Matthew's rants and raves about music, movies, and live shows

10 September 2007

October Mini-Review Blitz

So many new albums to review - many of them incredible - so little time...

Patrick Wolf - The Magic Position
Rating: 5

I bought this based on Pitchfork's "Best New Music" inclusion and also on a couple of his older songs shared with me by friend Russ that I really liked. Well, I guess I'll need to pick up the two older albums and hope I like them better. The Magic Position doesn't do much for me. The best songs are those where Wolf is using some creative sonic effects ("Bluebells", "Accident and Emergency") or where his sense of drama in the vocals doesn't overwhelm the music surrounding them ("Augustine", "Get Lost").

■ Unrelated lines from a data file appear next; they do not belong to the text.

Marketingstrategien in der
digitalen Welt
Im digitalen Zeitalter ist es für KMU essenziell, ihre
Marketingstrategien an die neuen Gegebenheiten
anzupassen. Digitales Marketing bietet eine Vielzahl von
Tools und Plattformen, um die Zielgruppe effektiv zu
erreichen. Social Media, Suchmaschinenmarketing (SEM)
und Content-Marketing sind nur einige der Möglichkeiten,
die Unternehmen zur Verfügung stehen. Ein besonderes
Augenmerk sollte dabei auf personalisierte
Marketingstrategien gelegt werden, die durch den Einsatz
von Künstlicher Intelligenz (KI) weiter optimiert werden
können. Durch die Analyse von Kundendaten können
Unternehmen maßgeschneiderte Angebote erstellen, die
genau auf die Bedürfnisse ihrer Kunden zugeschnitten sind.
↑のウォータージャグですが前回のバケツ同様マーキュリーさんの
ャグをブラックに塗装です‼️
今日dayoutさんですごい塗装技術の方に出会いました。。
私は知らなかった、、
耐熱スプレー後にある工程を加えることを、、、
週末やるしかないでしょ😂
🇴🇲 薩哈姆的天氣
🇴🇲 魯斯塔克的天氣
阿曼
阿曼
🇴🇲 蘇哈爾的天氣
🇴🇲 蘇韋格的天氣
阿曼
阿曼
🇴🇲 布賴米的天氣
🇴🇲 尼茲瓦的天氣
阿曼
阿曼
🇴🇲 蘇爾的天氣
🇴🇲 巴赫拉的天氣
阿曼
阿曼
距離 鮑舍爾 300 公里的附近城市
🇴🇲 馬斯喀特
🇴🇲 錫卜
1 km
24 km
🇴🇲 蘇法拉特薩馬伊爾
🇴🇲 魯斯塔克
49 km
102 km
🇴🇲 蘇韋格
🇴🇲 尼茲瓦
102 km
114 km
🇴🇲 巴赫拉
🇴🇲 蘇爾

A Sunny Day in Glasgow - Scribble Mural Comic Journal
Rating: 8

Early-90s shoegaze is a sound that seems to be getting mined a lot more recently, but unlike a lot of their fellow archivists (see my review of Asobi Seksu's Citrus) ASDIG bring their own creativity and the result is reminiscent without ever being derivative. "5:15 Train" is that long-lost missing link between My Bloody Valentine's buzzsaw wall of noise and the Cocteau Twins' airy beauty, colliding oceanic washes of feedback with the most gorgeous vocal melody this side of Treasure. "Our Change into Rain is No Change At All" injects some urgency into the same formula with stunning success. But Scribble Mural Comic Journal also significantly ups '07's weird quotient: centerpiece tunes "Lists, Plans" and "C'mon" are chaotic almost to a fault, and show off the band's penchant for unexpected twists in mood and sonics. If I've any major complaint, it's that the murky production often deadens the songs' ambience as much as enhance it. However, even when the ideas being explored don't really gel, I still tip my hat to the fierceness of the band's originality.

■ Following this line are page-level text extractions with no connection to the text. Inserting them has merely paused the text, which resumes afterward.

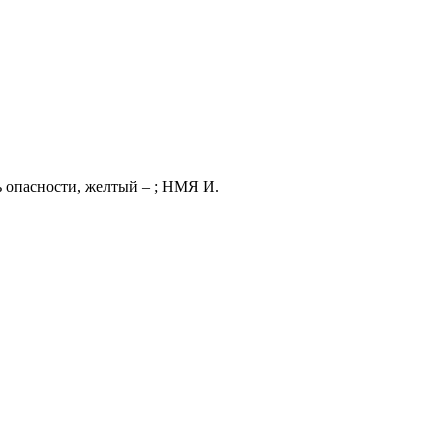
нь опасности, желтый – ; НМЯ И.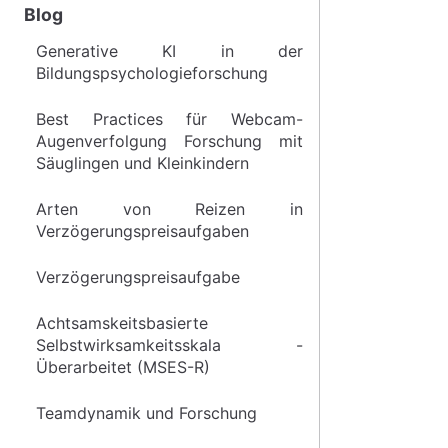
Blog
Generative KI in der
Bildungspsychologieforschung
Best Practices für Webcam-
Augenverfolgung Forschung mit
Säuglingen und Kleinkindern
Arten von Reizen in
Verzögerungspreisaufgaben
Verzögerungspreisaufgabe
Achtsamskeitsbasierte
Selbstwirksamkeitsskala -
Überarbeitet (MSES-R)
Teamdynamik und Forschung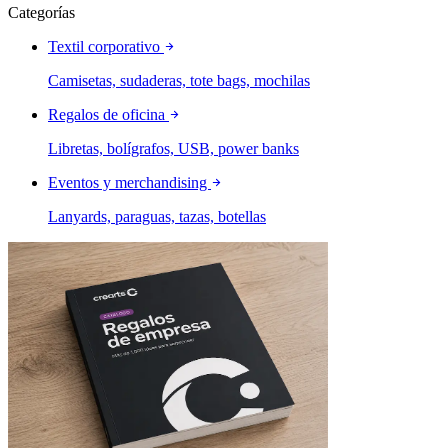
Categorías
Textil corporativo
Camisetas, sudaderas, tote bags, mochilas
Regalos de oficina
Libretas, bolígrafos, USB, power banks
Eventos y merchandising
Lanyards, paraguas, tazas, botellas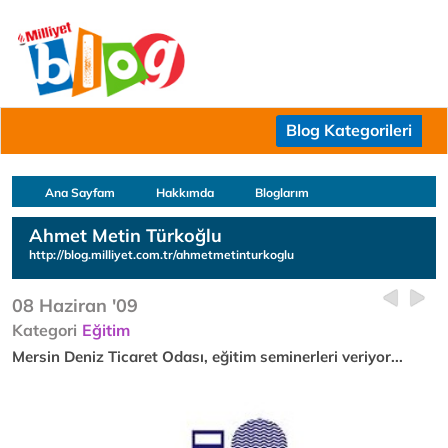
Blog Kategorileri
Ana Sayfam
Hakkımda
Bloglarım
Ahmet Metin Türkoğlu
http://blog.milliyet.com.tr/ahmetmetinturkoglu
08 Haziran '09
Kategori
Eğitim
Mersin Deniz Ticaret Odası, eğitim seminerleri veriyor...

Field Music - Tones of Town
Rating: 7

Tones of Town is a nice little British pop album that won't change your life, but is consistent and enjoyable enough that it will probably occupy your playlists for awhile. The songs are tuneful and just quirky enough that they never get boring. Think a more sedate New Pornographers with intelligible lyrics, and you're not too far off the mark. "In Context", with it's fantastic percussion and power chorus, is the standout track, but "A House is Not a Home," "Working to Work," "Closer at Hand," and "She Can Do What She Wants" all feature effortless melodies that you'll find yourself humming even when the album isn't playing.